Pairs trading, once mainly a strategy for institutions, became possible for individuals with the advent of the Internet, thus giving all traders access to a wealth of real-time information and online brokerages.
It is a market-neutral strategy that takes advantage of a certain imbalance in the stocks, funds, bonds, commodities or currencies in focus. In other words, it does not depend on the broader market making a directional move.
Pairs trading involves a long position and a short position in a pair of highly correlated assets, and the strategy is thought to lower risk because it creates a natural hedge.
Traditionally, investors would look for two stocks in the same sector, preferably in the same subsector, that showed good positive correlation. Therefore, if the two stocks were to diverge, a pairs trader would buy the stock of the underperforming company and sell short the stock of the outperforming company. The trade would be profitable if the spread between the two stocks narrowed (that is, the stocks' prices again moved closer together). Looked at this way, pairs trades are simply market bets on a mean-reversion move.
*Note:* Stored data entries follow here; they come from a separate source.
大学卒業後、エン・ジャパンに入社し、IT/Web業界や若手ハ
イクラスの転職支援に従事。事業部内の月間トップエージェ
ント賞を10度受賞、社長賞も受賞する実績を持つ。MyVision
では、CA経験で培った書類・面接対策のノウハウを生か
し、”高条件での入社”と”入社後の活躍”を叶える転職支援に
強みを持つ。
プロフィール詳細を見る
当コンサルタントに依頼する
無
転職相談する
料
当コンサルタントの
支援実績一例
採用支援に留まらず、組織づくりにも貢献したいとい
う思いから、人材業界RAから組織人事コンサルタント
Both companies operate in the same sector (energy), as well as in the same subsector (integrated oil companies). Not surprisingly, their stocks have historically moved in tandem. Looking at the weekly chart of XOM (blue) and CVX (red), we can see the positive historical correlation between the two.
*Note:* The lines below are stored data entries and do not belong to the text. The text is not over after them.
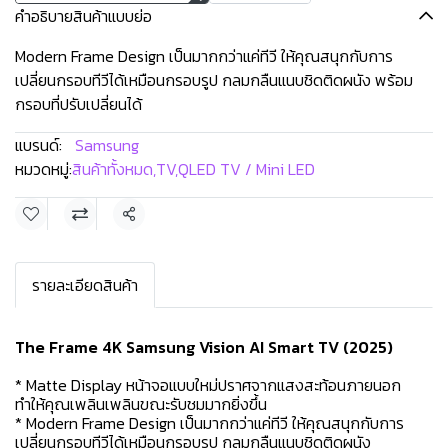
คำอธิบายสินค้าแบบย่อ
Modern Frame Design เป็นมากกว่าแค่ทีวี ให้คุณสนุกกับการ
เปลี่ยนกรอบทีวีได้เหมือนกรอบรูป กลมกลืนแนบชิดติดผนัง พร้อม
กรอบที่ปรับเปลี่ยนได้
แบรนด์:
Samsung
หมวดหมู่:
สินค้าทั้งหมด
,
TV
,
QLED TV / Mini LED
แชร์
รายละเอียดสินค้า
The Frame 4K Samsung Vision AI Smart TV (2025)
* Matte Display หน้าจอแบบใหม่ปราศจากแสงสะท้อนภายนอก
ทำให้คุณเพลินเพลินขณะรับชมมากยิ่งขึ้น
* Modern Frame Design เป็นมากกว่าแค่ทีวี ให้คุณสนุกกับการ
เปลี่ยนกรอบทีวีได้เหมือนกรอบรูป กลมกลืนแนบชิดติดผนัง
However, since the beginning of October, XOM has rallied strongly while CVX has more or less remained flat, causing a major near-term divergence in the stock. While at some point the prices of these stocks will likely move closer together again, my bet for the coming weeks is that XOM will continue to outperform CVX.
The technical picture for XOM looks much better than that of CVX, as we will see in the charts below in a minute. Additionally, from a fundamental point of view, the recent surge in XOM was spurred last week by the announcement that Warren Buffett 's Berkshire Hathaway (NYSE: BRK-B) purchased 40.1 million shares of XOM, bringing its total stake to 1% of the company, valued at more than $3.7 billion.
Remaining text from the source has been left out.